Les résultats préliminaires d’une étude économétrique de l’OFCE indiquent une variabilité des déterminants de l’investissement par produit. Ainsi, l’investissement en biens manufacturés serait très sensible au taux de profit, l’investissement en TIC dépendrait en particulier du coût du capital, alors que la demande jouerait sur l’investissement en biens manufacturés et dans une moindre mesure sur l’investissement en TIC. Une autre étude basée sur la théorie du Q de Tobin indique quant à elle une plus grande sensibilité de l’investissement au coût du capital pour les PME que pour les grandes entreprises et conclut à un moindre impact du coût du capital depuis la crise. La réglementation du marché du travail aurait un impact positif sur l’intensité capitalistique (machines et équipements) et un impact négatif sur l’investissement en TIC et en R & D des entreprises, ce qui contribuerait à renforcer le paradoxe français.
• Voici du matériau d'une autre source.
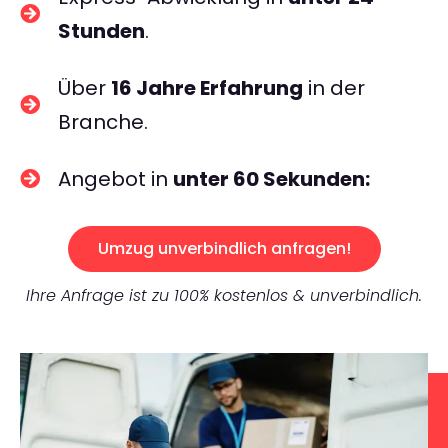
Stunden
.
Über
16 Jahre Erfahrung
in der
Branche.
Angebot in
unter 60 Sekunden:
Umzug unverbindlich anfragen!
Ihre Anfrage ist zu 100% kostenlos & unverbindlich.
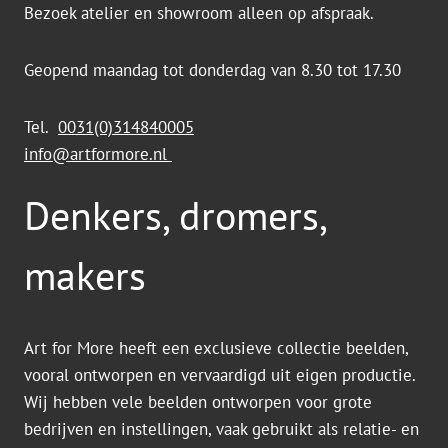
Bezoek atelier en showroom alleen op afspraak.
Geopend maandag tot donderdag van 8.30 tot 17.30
Tel.
0031(0)314840005
info@artformore.nl
Denkers, dromers,
makers
Art for More heeft een exclusieve collectie beelden,
vooral ontworpen en vervaardigd uit eigen productie.
Wij hebben vele beelden ontworpen voor grote
bedrijven en instellingen, vaak gebruikt als relatie- en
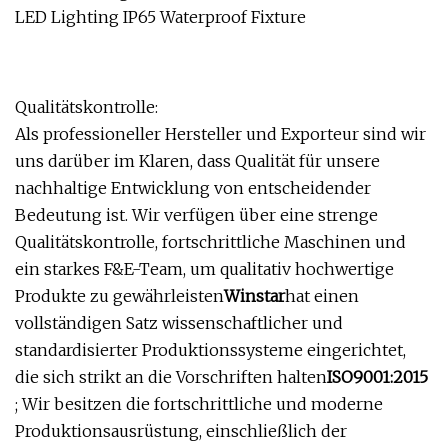
Qualitätskontrolle:
Als professioneller Hersteller und Exporteur sind wir
uns darüber im Klaren, dass Qualität für unsere
nachhaltige Entwicklung von entscheidender
Bedeutung ist. Wir verfügen über eine strenge
Qualitätskontrolle, fortschrittliche Maschinen und
ein starkes F&E-Team, um qualitativ hochwertige
Produkte zu gewährleisten
Winstar
hat einen
vollständigen Satz wissenschaftlicher und
standardisierter Produktionssysteme eingerichtet,
die sich strikt an die Vorschriften halten
ISO9001:2015
; Wir besitzen die fortschrittliche und moderne
Produktionsausrüstung, einschließlich der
Une hausse des prix de l’immobilier favoriserait l’investissement des entreprises plus âgées et moins productives en augmentant la valeur de leurs actifs immobiliers, ce qui pourrait fournir une autre explication au paradoxe : l’investissement est élevé mais pas dans les entreprises au meilleur potentiel.  
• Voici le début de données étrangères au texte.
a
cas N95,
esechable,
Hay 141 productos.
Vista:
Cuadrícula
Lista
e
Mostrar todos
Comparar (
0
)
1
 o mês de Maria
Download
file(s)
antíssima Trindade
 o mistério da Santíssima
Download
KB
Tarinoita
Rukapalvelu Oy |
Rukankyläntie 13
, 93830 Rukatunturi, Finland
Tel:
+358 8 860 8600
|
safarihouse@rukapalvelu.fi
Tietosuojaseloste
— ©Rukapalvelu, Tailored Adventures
Quelles pistes de recherche ?

On peut s’interroger sur les écarts de mesure entre pays européens qui pourraient expliquer le paradoxe, en particulier en ce qui concerne les investissements intangibles. Se pose également la question de la vitesse de déclassement du capital comptabilisé par les instituts statistiques. La prise en compte de la qualité des investissements peut aussi varier d’un pays à l’autre. La structure de l’investissement (plus de logiciels et moins de machines) est-elle de nature à expliquer un taux de renouvellement apparent du capital plus fort en France qu’en Allemagne ? Par ailleurs, si l’investissement en logiciels est important, l’insuffisante qualification de la main-d’œuvre pourrait expliquer la faible capacité à en tirer parti, ce qui pourrait être une des sources de la faiblesse des gains de productivité. Par ailleurs, la France manquerait de capacités de financement en fonds propres, ce qu’illustrerait le succès auprès des entreprises du Plan Juncker qui offre des conditions peu restrictives d’utilisation des financements (sans collatéral) afin d’accroître les investissements en R & D. L’évolution des gains de productivité des entreprises suit une « courbe à deux bosses » : les gains de productivité des entreprises les plus performantes ne se diffusent pas aux moins performantes. Est-ce la même logique qui prévaut pour l’investissement ? Par ailleurs, une moindre qualité du management pourrait-elle expliquer un rendement plus faible de l’investissement ? Une dernière explication serait que les grandes entreprises françaises très internationalisées réaliseraient davantage d’investissements intangibles liés aux activités de siège. L’existence d’un plus fort tissu d’entreprises intermédiaires en Allemagne, moins implantées à l’étranger, pourrait expliquer un plus fort investissement en machines et équipements dans leur pays.